Write out exactly, and only, the lines below from the line with "Dans toute la" through the line with "Možda će vam se također svidjeti…"; pictures do not belong in the copy.

*** Supplied entries Section Begins ***

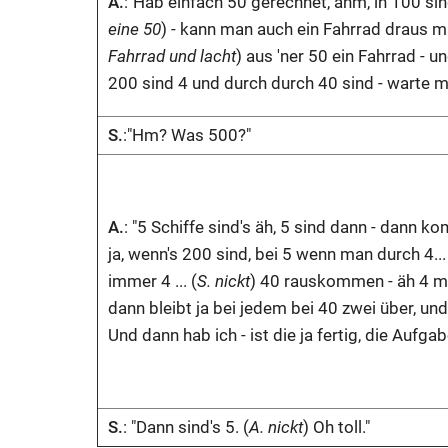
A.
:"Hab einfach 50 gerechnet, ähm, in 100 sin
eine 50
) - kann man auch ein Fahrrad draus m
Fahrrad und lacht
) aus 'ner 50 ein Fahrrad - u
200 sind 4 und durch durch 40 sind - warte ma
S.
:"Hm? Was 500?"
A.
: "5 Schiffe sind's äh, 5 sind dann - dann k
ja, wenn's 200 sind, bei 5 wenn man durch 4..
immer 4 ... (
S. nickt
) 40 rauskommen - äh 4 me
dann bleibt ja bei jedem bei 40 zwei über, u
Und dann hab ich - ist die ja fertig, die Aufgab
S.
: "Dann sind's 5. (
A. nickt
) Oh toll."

*** Supplied entries Section Ends ***
*** Supplied entries Section Begins ***

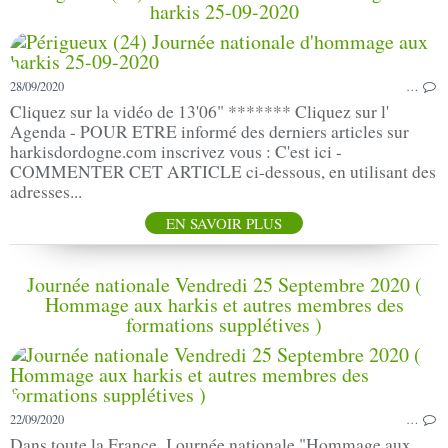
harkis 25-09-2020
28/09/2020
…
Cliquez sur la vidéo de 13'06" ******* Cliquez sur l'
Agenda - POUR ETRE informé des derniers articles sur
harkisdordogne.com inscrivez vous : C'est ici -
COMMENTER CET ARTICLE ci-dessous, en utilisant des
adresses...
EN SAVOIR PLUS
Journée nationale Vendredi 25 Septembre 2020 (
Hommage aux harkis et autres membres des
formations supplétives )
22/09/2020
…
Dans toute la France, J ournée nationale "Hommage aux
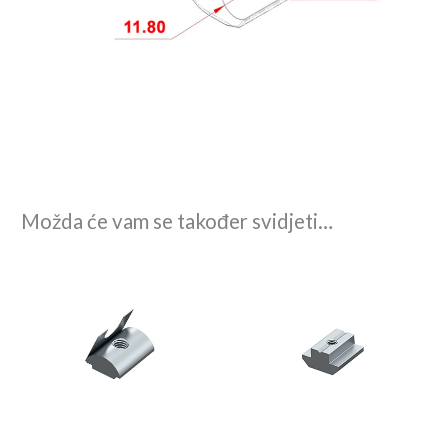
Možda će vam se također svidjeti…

*** Supplied entries Section Ends ***
*** Supplied entries Section Begins ***

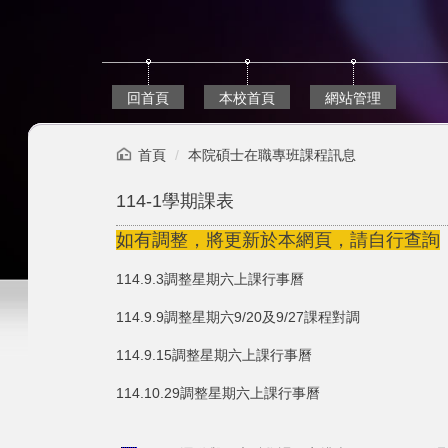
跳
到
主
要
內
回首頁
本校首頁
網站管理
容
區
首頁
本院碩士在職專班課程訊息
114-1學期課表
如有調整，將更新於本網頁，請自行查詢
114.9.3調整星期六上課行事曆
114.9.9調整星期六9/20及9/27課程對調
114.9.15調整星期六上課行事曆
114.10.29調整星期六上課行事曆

*** Supplied entries Section Ends ***

◆ Response for this exercise
Dans toute la France, J ournée nationale "Hommage aux
Možda će vam se također svidjeti…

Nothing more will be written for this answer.